### Goal of the exercise:
Go through the entries, filter for the word "Ильичева", and copy every line that has it.

### Page images and extracted text:
● ● ● ● ● ● ●
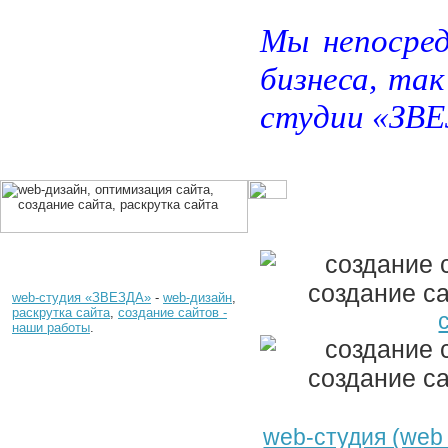
Мы непосред
бизнеса, та
студии «ЗВЕ
web-студия «ЗВЕЗДА»
-
web-дизайн
,
раскрутка сайта
,
создание сайтов -
наши работы
.
web-студия (web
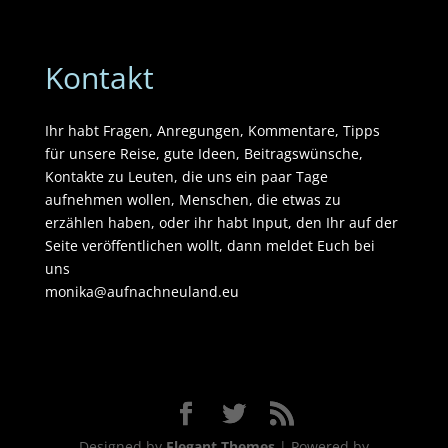
Kontakt
Ihr habt Fragen, Anregungen, Kommentare, Tipps
für unsere Reise, gute Ideen, Beitragswünsche,
Kontakte zu Leuten, die uns ein paar Tage
aufnehmen wollen, Menschen, die etwas zu
erzählen haben, oder ihr habt Input, den Ihr auf der
Seite veröffentlichen wollt, dann meldet Euch bei
uns
monika@aufnachneuland.eu
Designed by
Elegant Themes
| Powered by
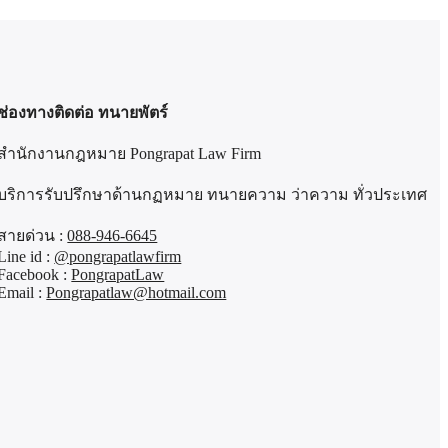
ช่องทางติดต่อ ทนายพัตร์
สำนักงานกฎหมาย Pongrapat Law Firm
บริการรับปรึกษาด้านกฏหมาย ทนายความ ว่าความ ทั่วประเทศ
สายด่วน :
088-946-6645
Line id :
@pongrapatlawfirm
Facebook :
PongrapatLaw
Email :
Pongrapatlaw@hotmail.com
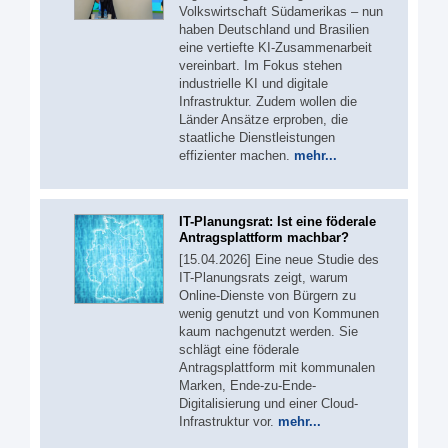
Volkswirtschaft Südamerikas – nun
haben Deutschland und Brasilien
eine vertiefte KI-Zusammenarbeit
vereinbart. Im Fokus stehen
industrielle KI und digitale
Infrastruktur. Zudem wollen die
Länder Ansätze erproben, die
staatliche Dienstleistungen
effizienter machen.
mehr...
IT-Planungsrat: Ist eine föderale
Antragsplattform machbar?
[15.04.2026] Eine neue Studie des
IT-Planungsrats zeigt, warum
Online-Dienste von Bürgern zu
wenig genutzt und von Kommunen
kaum nachgenutzt werden. Sie
schlägt eine föderale
Antragsplattform mit kommunalen
Marken, Ende-zu-Ende-
Digitalisierung und einer Cloud-
Infrastruktur vor.
mehr...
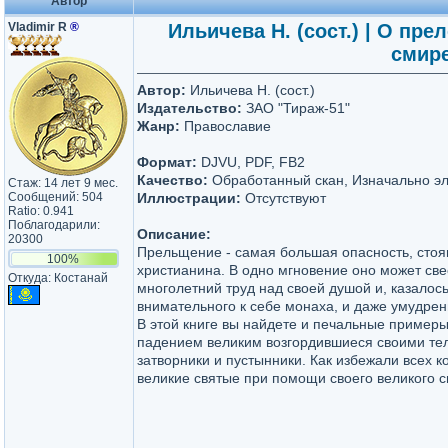
Автор
Vladimir R
®
Ильичева Н. (сост.) | О пре
смире
Автор:
Ильичева Н. (сост.)
Издательство:
ЗАО "Тираж-51"
Жанр:
Православие
Формат:
DJVU, PDF, FB2
Качество:
Обработанный скан, Изначально эл
Стаж: 14 лет 9 мес.
Сообщений: 504
Иллюстрации:
Отсутствуют
Ratio: 0.941
Поблагодарили:
Описание:
20300
Прельщение - самая большая опасность, стоя
100%
христианина. В одно мгновение оно может све
Откуда: Костанай
многолетний труд над своей душой и, казалос
внимательного к себе монаха, и даже умудрен
В этой книге вы найдете и печальные примеры 
падением великим возгордившиеся своими те
затворники и пустынники. Как избежали всех к
великие святые при помощи своего великого 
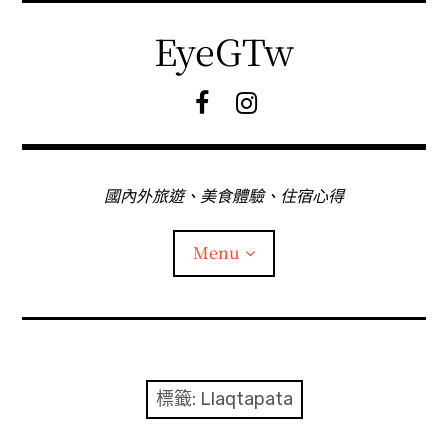
Skip
to
EyeGTw
content
F
I
B
G
粉
絲
專
國內外旅遊、美食體驗、住宿心得
頁
Menu
首頁
關於EyeGtw
標籤:
Llaqtapata
expan
日本旅遊
child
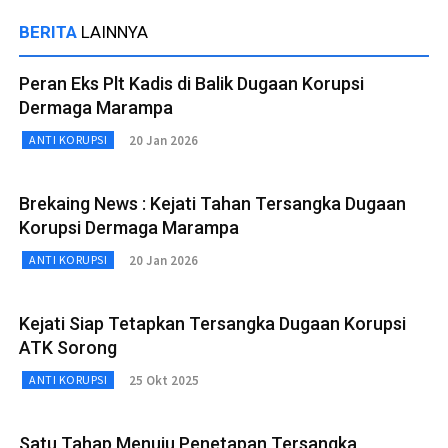
BERITA
LAINNYA
Peran Eks Plt Kadis di Balik Dugaan Korupsi
Dermaga Marampa
20 Jan 2026
ANTI KORUPSI
Brekaing News : Kejati Tahan Tersangka Dugaan
Korupsi Dermaga Marampa
20 Jan 2026
ANTI KORUPSI
Kejati Siap Tetapkan Tersangka Dugaan Korupsi
ATK Sorong
25 Okt 2025
ANTI KORUPSI
Satu Tahap Menuju Penetapan Tersangka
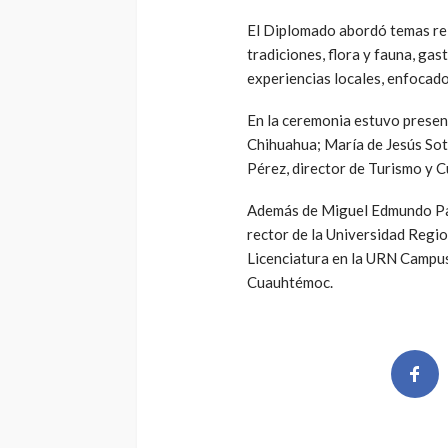
El Diplomado abordó temas rela
tradiciones, flora y fauna, gas
experiencias locales, enfocado
En la ceremonia estuvo presen
Chihuahua; María de Jesús Soto
Pérez, director de Turismo y 
Además de Miguel Edmundo Par
rector de la Universidad Regio
Licenciatura en la URN Campus
Cuauhtémoc.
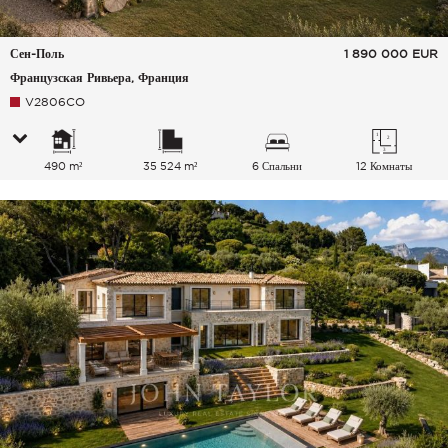
Сен-Поль
1 890 000
EUR
Французская Ривьера, Франция
V2806CO
490 m²
35 524 m²
6 Спальни
12 Комнаты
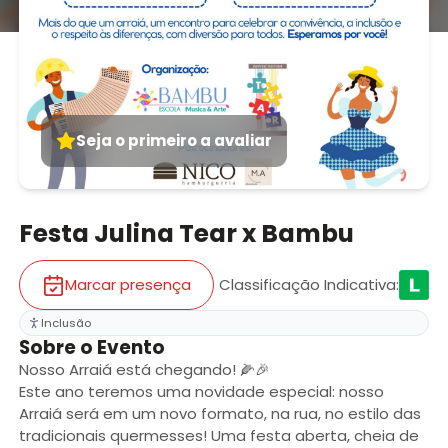
Seja o primeiro a avaliar
Festa Julina Tear x Bambu
Marcar presença
Classificação Indicativa
:
Inclusão
Sobre o Evento
Nosso Arraiá está chegando! 🌽🎉
Este ano teremos uma novidade especial: nosso
Arraiá será em um novo formato, na rua, no estilo das
tradicionais quermesses! Uma festa aberta, cheia de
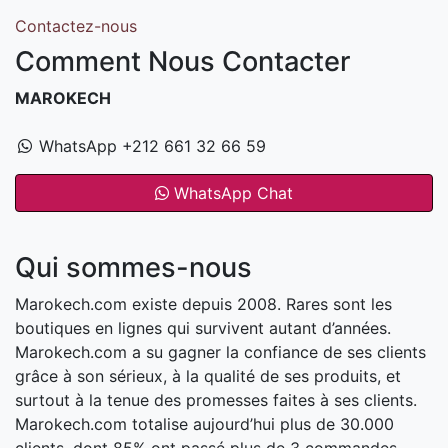
Contactez-nous
Comment Nous Contacter
MAROKECH
WhatsApp +212 661 32 66 59
WhatsApp Chat
Qui sommes-nous
Marokech.com existe depuis 2008. Rares sont les
boutiques en lignes qui survivent autant d’années.
Marokech.com a su gagner la confiance de ses clients
grâce à son sérieux, à la qualité de ses produits, et
surtout à la tenue des promesses faites à ses clients.
Marokech.com totalise aujourd’hui plus de 30.000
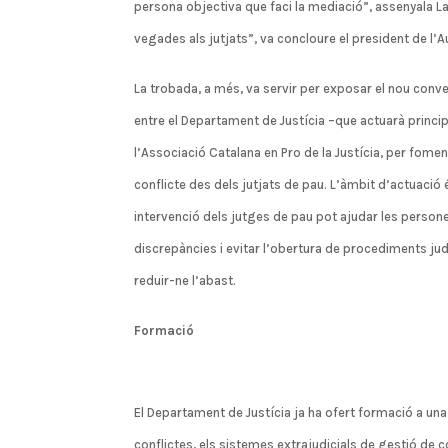
persona objectiva que faci la mediació”, assenyala 
vegades als jutjats”, va concloure el president de l’A
La trobada, a més, va servir per exposar el nou conve
entre el Departament de Justícia –que actuarà princip
l’Associació Catalana en Pro de la Justícia, per fomen
conflicte des dels jutjats de pau. L’àmbit d’actuació é
intervenció dels jutges de pau pot ajudar les person
discrepàncies i evitar l’obertura de procediments judi
reduir-ne l’abast.
Formació
El Departament de Justícia ja ha ofert formació a una
conflictes, els sistemes extrajudicials de gestió de con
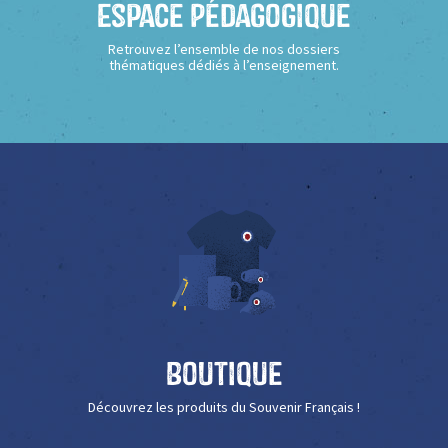
Espace Pédagogique
Retrouvez l’ensemble de nos dossiers
thématiques dédiés à l’enseignement.
Boutique
Découvrez les produits du Souvenir Français !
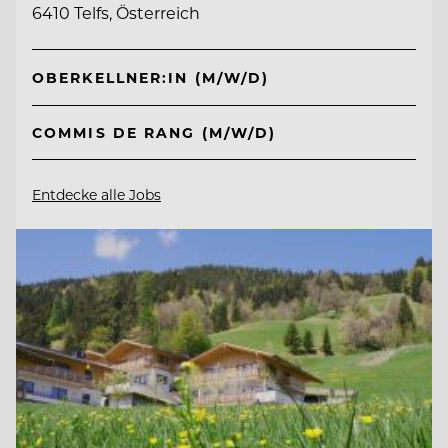
6410 Telfs, Österreich
OBERKELLNER:IN (M/W/D)
COMMIS DE RANG (M/W/D)
Entdecke alle Jobs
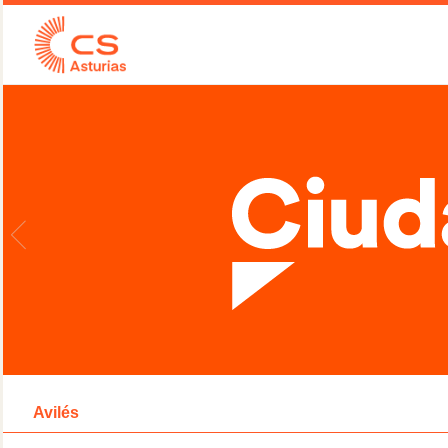
Avilés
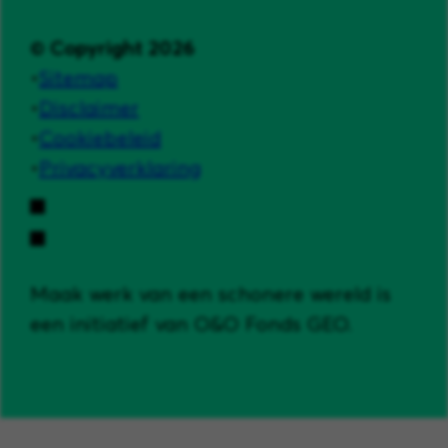
© Copyright 2026
Sitemap
Disclaimer
Cookiebeleid
Privacyverklaring
Maak werk van een schonere wereld is
een initiatief van O&O Fonds GEO.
● ● ● ● ● ● ●
### Solution:
Ильичева Н. (сост.) | О пре
Ильичева Н. (сост.)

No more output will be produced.